Cat eating from a white with paw prints bowl.

Nutrition for the Older Cat

Once your pet is 7 years old, another dietary change becomes necessary. As people and animals age, many organ systems begin to show the effects of wear and tear.

The kidneys especially begin to lose the ability to handle waste materials that must be removed from the bloodstream and excreted in the urine.

Even older cats that appear to be in perfect health could have kidneys that function much less effectively than they used to.

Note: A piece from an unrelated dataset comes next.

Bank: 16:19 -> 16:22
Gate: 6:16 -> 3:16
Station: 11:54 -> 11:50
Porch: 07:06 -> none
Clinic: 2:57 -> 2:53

Guidelines for feeding the older pets include

  1. Feed a high-quality pet food specifically designed for the senior pet. A veterinarian can advise you of any special health problems that your pet already has and any other dietary changes that might be necessary. In many cases of “old age” diseases, special foods can be prescribed along with medication to help manage these conditions. For instance, studies have shown that feeding a diet rich in antioxidants can help lessen age-related senility.
  2. If you notice your older pet gaining or losing weight, consult with a veterinarian about any changes in diet that can correct the problem. At the same time, the vet will check for any medical problem that might be contributing to the change in weight.
  3. Do not supplement your older pet’s diet with anything unless a veterinarian specifically recommends it. Senior digestive systems are even more sensitive than younger ones to the unbalancing effects of frequent snacks, treats, and table food added to the diet.
  4. Take your “senior” for regular (at least once a year) medical checkups to catch problems early or prevent them altogether. The right diet throughout life is an important part of a sound preventive medicine program to safeguard the health and long life of your treasured pet.
  5. Keep fresh, clean, filtered water available at all times.

Dietary Management of Disease

For years, medical research has been telling us about the benefits of eating a well-balanced diet for good health. In addition, we also know that special modification of the dietary intake in the presence of a disease state can be helpful in the treatment and/or long-term management of the condition. This same nutritional health concept can be applied to cats as well.

Many disease conditions in cats, such as obesity (yes, obesity is a disease!), heart disease, kidney disease, and gastrointestinal disease, can be effectively controlled, and sometimes even cured, through diet modification alone.

For example, obesity, constipation, certain types of colitis, and diabetes mellitus all warrant an increase in the amount of fiber present in the ration.

Cats suffering from certain types of feline lower urinary tract disease benefit from diets that acidify the urine and contain low levels of magnesium and other trace minerals.

Finally, recommended management of cats suffering from kidney disease includes diets low in phosphorus and containing only the highest quality proteins.

These special diets or rations aimed at fighting or counteracting diseases can be purchased through a veterinarian, or can be prepared at home via veterinary-supplied recipes.

In general, the commercially prepared products are preferred over the homemade rations. The cost of these diets is negligible when compared to continuing veterinary bills and the poor quality of life that would result by not feeding them.

Just remember to follow the veterinarian’s directions closely as to amounts and frequency of feeding of these diets if they are indeed used.